We need vector instructions with source memory or XMM operand in SI/DImode
only for these patterns.  Exposed it to simplify-rtx.c may lead to unexpected
results.  But we don't know for sure unless we try.

-- 
H.J.

Patch

diff --git a/gcc/config/i386/sse.md b/gcc/config/i386/sse.md
index d2722fdfcd0..c8ff35b125c 100644
--- a/gcc/config/i386/sse.md
+++ b/gcc/config/i386/sse.md
@@ -15521,6 +15521,26 @@ 
    (set_attr "prefix" "orig,orig,maybe_evex")
    (set_attr "mode" "TI")])
 
+(define_insn "*sse4_1_<code>v8qiv8hi2<mask_name>"
+  [(set (match_operand:V8HI 0 "register_operand" "=Yr,*x,v")
+	(any_extend:V8HI
+	  (vec_select:V8QI
+	    (subreg:V16QI
+	      (vec_concat:V2DI
+	        (match_operand:DI 1 "nonimmediate_operand" "Yrm,*xm,vm")
+		(const_int 0)) 0)
+	    (parallel [(const_int 0) (const_int 1)
+		       (const_int 2) (const_int 3)
+		       (const_int 4) (const_int 5)
+		       (const_int 6) (const_int 7)]))))]
+  "TARGET_SSE4_1 && <mask_avx512bw_condition> && <mask_avx512vl_condition>"
+  "%vpmov<extsuffix>bw\t{%1, %0<mask_operand2>|%0<mask_operand2>, %q1}"
+  [(set_attr "isa" "noavx,noavx,avx")
+   (set_attr "type" "ssemov")
+   (set_attr "prefix_extra" "1")
+   (set_attr "prefix" "orig,orig,maybe_evex")

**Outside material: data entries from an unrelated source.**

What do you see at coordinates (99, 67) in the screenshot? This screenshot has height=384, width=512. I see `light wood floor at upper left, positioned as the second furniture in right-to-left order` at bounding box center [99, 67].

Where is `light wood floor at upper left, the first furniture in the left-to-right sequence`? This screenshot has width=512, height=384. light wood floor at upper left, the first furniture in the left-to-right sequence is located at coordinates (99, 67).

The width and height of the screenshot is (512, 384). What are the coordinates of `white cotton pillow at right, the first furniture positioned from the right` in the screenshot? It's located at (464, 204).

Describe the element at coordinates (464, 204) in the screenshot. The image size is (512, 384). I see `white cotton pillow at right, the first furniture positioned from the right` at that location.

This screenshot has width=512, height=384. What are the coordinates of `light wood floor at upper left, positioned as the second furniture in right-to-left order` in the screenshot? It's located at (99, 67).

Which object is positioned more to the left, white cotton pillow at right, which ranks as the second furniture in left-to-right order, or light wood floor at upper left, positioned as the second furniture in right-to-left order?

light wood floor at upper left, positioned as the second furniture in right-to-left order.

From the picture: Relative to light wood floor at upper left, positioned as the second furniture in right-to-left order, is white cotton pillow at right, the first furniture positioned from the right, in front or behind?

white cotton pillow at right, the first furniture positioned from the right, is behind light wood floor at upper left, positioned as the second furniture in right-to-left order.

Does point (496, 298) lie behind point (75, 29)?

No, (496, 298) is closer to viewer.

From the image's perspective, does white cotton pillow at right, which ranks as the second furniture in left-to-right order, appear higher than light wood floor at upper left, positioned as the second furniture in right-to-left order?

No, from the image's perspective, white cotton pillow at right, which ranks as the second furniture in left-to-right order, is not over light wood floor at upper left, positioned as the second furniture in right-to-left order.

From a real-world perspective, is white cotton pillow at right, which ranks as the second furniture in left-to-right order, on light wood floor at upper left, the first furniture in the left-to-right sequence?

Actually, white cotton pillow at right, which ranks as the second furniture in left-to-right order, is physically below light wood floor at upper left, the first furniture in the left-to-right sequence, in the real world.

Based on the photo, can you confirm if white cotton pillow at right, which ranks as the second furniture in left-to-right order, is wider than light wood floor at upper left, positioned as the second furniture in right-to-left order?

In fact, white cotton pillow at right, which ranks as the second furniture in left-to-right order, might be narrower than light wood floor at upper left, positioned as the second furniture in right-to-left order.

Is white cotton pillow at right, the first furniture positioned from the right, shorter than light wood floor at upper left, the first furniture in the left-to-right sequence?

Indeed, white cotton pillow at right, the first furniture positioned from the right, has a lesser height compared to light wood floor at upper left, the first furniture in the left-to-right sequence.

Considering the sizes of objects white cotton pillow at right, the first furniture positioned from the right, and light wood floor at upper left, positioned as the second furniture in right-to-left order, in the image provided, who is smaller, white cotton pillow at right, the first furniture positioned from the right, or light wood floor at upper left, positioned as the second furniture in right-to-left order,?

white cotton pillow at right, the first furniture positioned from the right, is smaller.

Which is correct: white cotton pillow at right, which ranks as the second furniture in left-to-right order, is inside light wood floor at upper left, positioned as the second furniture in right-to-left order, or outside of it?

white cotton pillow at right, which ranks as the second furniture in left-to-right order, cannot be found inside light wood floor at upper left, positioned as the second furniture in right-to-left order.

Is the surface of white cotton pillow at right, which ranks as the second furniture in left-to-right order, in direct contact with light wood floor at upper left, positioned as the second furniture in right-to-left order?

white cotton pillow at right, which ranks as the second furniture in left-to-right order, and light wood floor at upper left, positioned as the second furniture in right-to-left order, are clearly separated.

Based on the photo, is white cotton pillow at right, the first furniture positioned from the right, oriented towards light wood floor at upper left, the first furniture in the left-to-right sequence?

+   (set_attr "mode" "TI")])
+
 (define_insn "<mask_codefor>avx512f_<code>v16qiv16si2<mask_name>"
   [(set (match_operand:V16SI 0 "register_operand" "=v")
 	(any_extend:V16SI
@@ -15562,6 +15582,28 @@ 
    (set_attr "prefix" "orig,orig,maybe_evex")

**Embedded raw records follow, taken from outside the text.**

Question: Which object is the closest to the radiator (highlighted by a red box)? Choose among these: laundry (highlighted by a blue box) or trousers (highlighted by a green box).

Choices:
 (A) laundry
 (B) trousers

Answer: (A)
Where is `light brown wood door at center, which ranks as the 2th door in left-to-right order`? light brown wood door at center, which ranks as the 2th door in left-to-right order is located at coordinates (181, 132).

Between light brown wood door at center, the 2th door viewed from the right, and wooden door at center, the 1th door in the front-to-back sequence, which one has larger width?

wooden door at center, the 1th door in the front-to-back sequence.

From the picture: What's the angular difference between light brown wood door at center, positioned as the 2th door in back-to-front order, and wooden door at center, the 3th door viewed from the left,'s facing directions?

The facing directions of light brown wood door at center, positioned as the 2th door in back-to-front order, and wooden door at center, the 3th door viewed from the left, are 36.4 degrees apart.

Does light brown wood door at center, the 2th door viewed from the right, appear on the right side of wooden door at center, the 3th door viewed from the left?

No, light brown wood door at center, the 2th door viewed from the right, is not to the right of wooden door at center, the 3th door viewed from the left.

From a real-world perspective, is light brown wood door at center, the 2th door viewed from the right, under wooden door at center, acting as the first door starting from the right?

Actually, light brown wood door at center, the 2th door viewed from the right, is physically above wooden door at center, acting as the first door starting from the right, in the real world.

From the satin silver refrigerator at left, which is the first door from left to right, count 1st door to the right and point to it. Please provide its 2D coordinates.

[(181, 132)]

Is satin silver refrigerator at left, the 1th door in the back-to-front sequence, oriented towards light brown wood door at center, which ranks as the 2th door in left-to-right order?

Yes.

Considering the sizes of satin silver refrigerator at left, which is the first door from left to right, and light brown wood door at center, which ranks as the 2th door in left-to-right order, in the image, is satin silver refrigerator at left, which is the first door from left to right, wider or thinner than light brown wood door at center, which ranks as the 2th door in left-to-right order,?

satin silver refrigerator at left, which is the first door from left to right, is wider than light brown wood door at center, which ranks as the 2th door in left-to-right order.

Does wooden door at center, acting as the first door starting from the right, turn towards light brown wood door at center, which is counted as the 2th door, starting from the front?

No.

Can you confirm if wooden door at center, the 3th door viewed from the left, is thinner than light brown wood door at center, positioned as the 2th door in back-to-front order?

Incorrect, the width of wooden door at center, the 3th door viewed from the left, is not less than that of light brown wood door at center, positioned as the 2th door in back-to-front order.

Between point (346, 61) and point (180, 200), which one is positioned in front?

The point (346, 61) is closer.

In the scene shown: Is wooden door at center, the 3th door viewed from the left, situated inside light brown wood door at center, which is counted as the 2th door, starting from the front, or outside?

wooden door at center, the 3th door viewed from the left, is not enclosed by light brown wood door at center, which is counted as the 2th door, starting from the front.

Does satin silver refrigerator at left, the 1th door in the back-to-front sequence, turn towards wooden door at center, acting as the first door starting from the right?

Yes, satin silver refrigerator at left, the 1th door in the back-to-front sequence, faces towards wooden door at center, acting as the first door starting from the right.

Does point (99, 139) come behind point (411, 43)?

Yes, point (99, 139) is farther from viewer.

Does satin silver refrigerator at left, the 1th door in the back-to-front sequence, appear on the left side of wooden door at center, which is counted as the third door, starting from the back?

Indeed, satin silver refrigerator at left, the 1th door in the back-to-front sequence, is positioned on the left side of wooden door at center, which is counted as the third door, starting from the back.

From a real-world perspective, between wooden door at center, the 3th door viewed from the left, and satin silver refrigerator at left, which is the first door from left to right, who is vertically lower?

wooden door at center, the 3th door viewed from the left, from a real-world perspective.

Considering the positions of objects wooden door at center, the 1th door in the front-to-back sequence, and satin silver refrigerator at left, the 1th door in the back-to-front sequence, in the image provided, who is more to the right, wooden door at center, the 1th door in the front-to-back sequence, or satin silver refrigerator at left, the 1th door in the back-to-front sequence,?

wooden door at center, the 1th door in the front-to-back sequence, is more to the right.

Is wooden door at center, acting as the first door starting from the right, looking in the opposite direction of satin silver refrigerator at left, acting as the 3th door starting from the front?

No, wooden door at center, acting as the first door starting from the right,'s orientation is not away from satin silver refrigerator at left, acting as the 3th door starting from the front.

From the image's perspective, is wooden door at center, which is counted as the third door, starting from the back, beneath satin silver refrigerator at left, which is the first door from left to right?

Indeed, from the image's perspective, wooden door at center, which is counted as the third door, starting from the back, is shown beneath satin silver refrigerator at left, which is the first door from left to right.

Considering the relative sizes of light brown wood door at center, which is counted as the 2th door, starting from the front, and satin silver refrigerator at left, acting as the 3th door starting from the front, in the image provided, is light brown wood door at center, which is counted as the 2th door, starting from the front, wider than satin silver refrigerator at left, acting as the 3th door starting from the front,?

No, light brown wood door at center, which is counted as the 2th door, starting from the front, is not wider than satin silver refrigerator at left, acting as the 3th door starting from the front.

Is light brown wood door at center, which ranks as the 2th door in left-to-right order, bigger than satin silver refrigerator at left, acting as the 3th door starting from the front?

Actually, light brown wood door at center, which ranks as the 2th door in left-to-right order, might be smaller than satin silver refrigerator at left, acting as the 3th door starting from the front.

    (set_attr "mode" "TI")])
 
+(define_insn "*sse4_1_<code>v4qiv4si2<mask_name>"
+  [(set (match_operand:V4SI 0 "register_operand" "=Yr,*x,v")
+	(any_extend:V4SI
+	  (vec_select:V4QI
+	    (subreg:V16QI
+	      (vec_merge:V4SI
+	        (vec_duplicate:V4SI
+		  (match_operand:SI 1 "nonimmediate_operand" "m,*m,m"))
+		(const_vector:V4SI
+		   [(const_int 0) (const_int 0)
+		    (const_int 0) (const_int 0)])
+		(const_int 1)) 0)
+	    (parallel [(const_int 0) (const_int 1)
+		       (const_int 2) (const_int 3)]))))]
+  "TARGET_SSE4_1 && <mask_avx512vl_condition>"
+  "%vpmov<extsuffix>bd\t{%1, %0<mask_operand2>|%0<mask_operand2>, %k1}"
+  [(set_attr "isa" "noavx,noavx,avx")
+   (set_attr "type" "ssemov")
+   (set_attr "prefix_extra" "1")
+   (set_attr "prefix" "orig,orig,maybe_evex")
+   (set_attr "mode" "TI")])
+
 (define_insn "avx512f_<code>v16hiv16si2<mask_name>"
   [(set (match_operand:V16SI 0 "register_operand" "=v")
 	(any_extend:V16SI
@@ -15598,6 +15640,24 @@ 
    (set_attr "prefix" "orig,orig,maybe_evex")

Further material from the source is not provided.